Here at Love What Matters we believe in the following philosophy: your life is short and precious; you owe it to yourself to live better, in every way.
“She was dropped off at my house with very little information.
I was told her name, her age, and that she had a history of neglect and trauma, which had a tendency to show up in a variety of harmful behaviors.
As a result of this conversation, we hid everything in our house that could be used as a weapon—even the butter knives.
I held the little girl in one arm and her car seat in the other. Her face was buried into my neck and I could feel wetness there.
Snot? Tears? I wasn’t really sure and I guess it really didn’t matter because now that she was in my arms, I wasn’t going to turn her away.
She spent the first day huddled in a ball in the middle of the bed we had meticulously made when we got the call that she was coming.
When we were told it was a little girl, my daughter had stripped her own bed of the most beautiful comforter we owned.
‘Do you think she will like the ruffles?’ she asked me as we tucked the freshly washed blanket onto the bed.

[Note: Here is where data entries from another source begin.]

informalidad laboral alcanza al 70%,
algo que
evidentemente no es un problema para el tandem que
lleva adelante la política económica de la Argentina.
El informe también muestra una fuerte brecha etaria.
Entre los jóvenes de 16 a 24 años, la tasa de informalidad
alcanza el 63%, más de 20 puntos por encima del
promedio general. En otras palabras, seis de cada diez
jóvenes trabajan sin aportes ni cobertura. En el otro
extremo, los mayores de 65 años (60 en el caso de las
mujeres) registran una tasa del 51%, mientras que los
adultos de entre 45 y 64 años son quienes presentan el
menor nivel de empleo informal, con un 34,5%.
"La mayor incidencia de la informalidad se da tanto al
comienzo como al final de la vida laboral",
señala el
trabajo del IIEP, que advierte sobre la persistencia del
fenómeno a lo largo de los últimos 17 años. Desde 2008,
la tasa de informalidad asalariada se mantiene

‘I am not sure what she will like or if she will even tell us, but it is so kind of you to let her use your pretty blanket,’ I replied.

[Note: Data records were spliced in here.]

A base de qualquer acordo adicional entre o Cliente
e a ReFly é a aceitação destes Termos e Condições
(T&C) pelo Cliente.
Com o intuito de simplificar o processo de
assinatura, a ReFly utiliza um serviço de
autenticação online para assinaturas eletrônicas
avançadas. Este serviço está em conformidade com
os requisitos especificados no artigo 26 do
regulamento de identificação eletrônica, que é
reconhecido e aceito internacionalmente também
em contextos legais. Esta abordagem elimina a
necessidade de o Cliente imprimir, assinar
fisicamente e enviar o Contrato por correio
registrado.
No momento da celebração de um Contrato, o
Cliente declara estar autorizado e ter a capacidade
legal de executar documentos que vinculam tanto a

For the first few hours in our home, the little girl laid in the midst of those ruffles curled up into a ball. She showed her face only when completely necessary to ask, in a whimper, for the things that she needed.
‘Can you please lay with me?’
‘Please shut the door!’
‘Please sing to me.’
And so I sang.
I sang every song I knew and then I sang them all again. And eventually, she was comfortable enough to say hello to our dogs. And then our cat. And then eventually my children.
They sat on her bedroom floor with smiles glued onto their faces wanting so badly to comfort her but not knowing how.
At dinnertime she hunched over her plate. I resisted every urge to correct her posture or the way she held her fork. Her blond hair dragged across her plate, turning red in the marinara sauce.
At bedtime, I pull the ruffled comforter up and tucked it around her chin. With her big blue eyes and blond hair, she looked like a little cherub floating on a cloud.
‘Can I stay here forever?’ she asked me.
And my heart breaks because I know that for so many reasons, her story does not end up that way.